___ Entries supplied ___

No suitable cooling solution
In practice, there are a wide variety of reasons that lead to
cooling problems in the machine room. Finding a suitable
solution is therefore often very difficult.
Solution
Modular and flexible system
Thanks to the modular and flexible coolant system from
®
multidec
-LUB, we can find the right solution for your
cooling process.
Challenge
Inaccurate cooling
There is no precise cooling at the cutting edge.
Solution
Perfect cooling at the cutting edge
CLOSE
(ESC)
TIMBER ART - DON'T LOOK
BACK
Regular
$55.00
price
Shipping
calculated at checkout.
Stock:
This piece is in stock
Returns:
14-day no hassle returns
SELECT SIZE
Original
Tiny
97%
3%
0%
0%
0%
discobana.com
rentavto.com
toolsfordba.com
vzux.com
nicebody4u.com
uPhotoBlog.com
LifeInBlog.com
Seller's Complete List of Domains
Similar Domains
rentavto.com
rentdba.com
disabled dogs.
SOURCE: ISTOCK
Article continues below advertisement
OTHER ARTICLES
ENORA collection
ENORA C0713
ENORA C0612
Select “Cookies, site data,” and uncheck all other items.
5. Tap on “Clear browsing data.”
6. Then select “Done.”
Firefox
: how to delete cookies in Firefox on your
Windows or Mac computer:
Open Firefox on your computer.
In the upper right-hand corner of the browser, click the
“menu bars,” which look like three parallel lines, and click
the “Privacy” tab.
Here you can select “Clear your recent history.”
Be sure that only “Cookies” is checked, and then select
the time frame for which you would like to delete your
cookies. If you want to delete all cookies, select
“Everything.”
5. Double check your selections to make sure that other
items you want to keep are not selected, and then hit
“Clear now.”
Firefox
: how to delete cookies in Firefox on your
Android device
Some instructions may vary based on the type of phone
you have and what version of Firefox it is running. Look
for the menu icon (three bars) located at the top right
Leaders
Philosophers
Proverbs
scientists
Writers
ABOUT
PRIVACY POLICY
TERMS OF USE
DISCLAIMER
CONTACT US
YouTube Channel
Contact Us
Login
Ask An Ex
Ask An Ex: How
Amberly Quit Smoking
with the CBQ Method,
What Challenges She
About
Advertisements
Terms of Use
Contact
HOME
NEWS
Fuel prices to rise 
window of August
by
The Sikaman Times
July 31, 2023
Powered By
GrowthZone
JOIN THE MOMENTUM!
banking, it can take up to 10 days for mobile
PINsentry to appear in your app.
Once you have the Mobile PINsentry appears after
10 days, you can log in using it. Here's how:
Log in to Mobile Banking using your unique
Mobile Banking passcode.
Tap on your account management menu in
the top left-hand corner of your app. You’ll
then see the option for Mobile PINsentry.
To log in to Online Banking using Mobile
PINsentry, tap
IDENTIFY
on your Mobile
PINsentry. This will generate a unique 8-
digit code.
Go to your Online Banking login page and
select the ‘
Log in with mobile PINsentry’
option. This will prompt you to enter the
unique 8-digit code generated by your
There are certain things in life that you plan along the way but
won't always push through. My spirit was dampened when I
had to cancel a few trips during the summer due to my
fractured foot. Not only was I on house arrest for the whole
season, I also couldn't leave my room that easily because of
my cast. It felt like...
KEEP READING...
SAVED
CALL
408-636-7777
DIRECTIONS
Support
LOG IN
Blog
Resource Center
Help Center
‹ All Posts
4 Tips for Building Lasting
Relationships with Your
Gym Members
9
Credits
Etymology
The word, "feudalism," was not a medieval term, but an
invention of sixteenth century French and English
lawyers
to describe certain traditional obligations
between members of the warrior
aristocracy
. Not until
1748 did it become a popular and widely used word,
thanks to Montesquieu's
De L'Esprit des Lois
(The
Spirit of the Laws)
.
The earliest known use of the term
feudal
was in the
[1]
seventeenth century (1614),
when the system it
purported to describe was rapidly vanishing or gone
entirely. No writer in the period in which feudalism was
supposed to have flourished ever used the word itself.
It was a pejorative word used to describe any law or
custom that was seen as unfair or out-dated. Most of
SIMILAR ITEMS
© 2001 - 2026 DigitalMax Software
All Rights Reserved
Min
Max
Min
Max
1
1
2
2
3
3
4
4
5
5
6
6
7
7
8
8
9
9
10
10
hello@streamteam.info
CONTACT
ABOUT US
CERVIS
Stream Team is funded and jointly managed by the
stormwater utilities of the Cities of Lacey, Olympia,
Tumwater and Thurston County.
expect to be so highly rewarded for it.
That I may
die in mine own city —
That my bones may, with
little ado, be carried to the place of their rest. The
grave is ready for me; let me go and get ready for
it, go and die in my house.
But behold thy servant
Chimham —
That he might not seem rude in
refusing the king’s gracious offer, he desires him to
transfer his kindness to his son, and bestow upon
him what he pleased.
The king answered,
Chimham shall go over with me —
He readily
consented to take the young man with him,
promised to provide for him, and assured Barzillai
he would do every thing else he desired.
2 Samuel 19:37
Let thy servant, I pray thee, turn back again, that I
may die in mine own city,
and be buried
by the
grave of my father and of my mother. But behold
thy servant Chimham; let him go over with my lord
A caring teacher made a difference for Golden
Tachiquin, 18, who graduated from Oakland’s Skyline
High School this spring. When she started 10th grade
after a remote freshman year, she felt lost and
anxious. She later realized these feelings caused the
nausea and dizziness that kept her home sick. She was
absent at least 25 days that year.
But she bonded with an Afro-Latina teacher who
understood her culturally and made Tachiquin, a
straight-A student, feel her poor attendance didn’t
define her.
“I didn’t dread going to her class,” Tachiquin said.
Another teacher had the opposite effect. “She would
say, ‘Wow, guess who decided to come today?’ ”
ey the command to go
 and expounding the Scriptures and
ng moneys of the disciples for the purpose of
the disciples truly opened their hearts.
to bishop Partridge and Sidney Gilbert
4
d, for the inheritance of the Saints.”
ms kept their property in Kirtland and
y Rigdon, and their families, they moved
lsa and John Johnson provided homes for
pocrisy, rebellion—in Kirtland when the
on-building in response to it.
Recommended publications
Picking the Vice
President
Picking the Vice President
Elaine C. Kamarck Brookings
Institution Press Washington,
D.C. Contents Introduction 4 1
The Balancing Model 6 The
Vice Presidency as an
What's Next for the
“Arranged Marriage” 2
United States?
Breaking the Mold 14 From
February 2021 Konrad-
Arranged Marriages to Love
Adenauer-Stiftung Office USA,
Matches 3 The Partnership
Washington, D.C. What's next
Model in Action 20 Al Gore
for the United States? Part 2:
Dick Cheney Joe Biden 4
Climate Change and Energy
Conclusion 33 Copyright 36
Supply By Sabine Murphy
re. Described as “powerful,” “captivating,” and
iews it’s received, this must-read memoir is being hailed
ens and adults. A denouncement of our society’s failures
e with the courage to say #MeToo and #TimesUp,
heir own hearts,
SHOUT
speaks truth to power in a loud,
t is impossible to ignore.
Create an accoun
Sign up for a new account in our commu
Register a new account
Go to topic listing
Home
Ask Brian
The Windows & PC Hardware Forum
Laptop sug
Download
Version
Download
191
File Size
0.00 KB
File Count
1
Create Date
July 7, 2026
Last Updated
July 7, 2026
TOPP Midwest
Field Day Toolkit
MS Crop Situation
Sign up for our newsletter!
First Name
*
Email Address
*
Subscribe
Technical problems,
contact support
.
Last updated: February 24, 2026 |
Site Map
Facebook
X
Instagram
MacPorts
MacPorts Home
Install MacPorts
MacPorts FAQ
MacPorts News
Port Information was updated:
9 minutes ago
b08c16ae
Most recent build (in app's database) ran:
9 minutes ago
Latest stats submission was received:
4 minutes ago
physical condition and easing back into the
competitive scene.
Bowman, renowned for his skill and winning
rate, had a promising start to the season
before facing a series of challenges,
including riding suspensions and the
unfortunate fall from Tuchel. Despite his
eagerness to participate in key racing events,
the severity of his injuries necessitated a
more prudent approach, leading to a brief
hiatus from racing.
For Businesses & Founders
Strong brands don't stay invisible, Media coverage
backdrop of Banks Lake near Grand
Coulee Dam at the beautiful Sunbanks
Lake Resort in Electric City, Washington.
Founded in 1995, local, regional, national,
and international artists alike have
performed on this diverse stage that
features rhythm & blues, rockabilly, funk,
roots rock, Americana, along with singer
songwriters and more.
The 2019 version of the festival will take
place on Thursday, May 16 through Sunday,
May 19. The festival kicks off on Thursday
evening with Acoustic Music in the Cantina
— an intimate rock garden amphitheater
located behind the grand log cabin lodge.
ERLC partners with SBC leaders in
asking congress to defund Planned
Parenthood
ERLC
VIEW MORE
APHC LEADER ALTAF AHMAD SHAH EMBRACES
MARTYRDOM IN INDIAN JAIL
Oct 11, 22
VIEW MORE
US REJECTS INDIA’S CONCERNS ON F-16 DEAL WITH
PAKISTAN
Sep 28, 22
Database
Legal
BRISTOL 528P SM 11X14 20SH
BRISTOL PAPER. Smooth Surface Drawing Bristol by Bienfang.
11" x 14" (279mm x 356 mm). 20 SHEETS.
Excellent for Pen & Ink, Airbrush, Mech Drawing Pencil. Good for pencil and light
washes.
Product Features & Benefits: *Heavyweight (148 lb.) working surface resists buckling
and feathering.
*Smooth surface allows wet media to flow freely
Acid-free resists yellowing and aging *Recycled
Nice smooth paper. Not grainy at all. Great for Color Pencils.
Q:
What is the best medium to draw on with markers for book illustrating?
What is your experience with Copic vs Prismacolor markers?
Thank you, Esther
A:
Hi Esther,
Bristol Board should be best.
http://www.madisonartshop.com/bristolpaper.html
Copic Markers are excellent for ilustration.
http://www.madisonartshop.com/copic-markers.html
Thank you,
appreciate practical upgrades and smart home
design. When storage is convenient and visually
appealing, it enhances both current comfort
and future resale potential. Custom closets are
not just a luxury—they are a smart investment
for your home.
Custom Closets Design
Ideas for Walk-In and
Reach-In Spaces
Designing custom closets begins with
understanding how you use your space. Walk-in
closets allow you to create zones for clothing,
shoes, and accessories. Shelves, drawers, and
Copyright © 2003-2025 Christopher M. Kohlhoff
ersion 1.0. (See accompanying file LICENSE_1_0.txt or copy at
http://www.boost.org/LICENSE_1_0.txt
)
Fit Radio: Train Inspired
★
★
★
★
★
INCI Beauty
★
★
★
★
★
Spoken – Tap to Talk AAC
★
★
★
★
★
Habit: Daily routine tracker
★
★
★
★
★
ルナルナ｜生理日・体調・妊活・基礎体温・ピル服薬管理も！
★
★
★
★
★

___

Exercise details:
Copy out precisely the lines from the line with "Log in to Mobile Banking using your unique" to the line with "digit code." in the material above, including those two lines and omitting all the rest.

Response to the exercise:
Log in to Mobile Banking using your unique
Mobile Banking passcode.
Tap on your account management menu in
the top left-hand corner of your app. You’ll
then see the option for Mobile PINsentry.
To log in to Online Banking using Mobile
PINsentry, tap
IDENTIFY
on your Mobile
PINsentry. This will generate a unique 8-
digit code.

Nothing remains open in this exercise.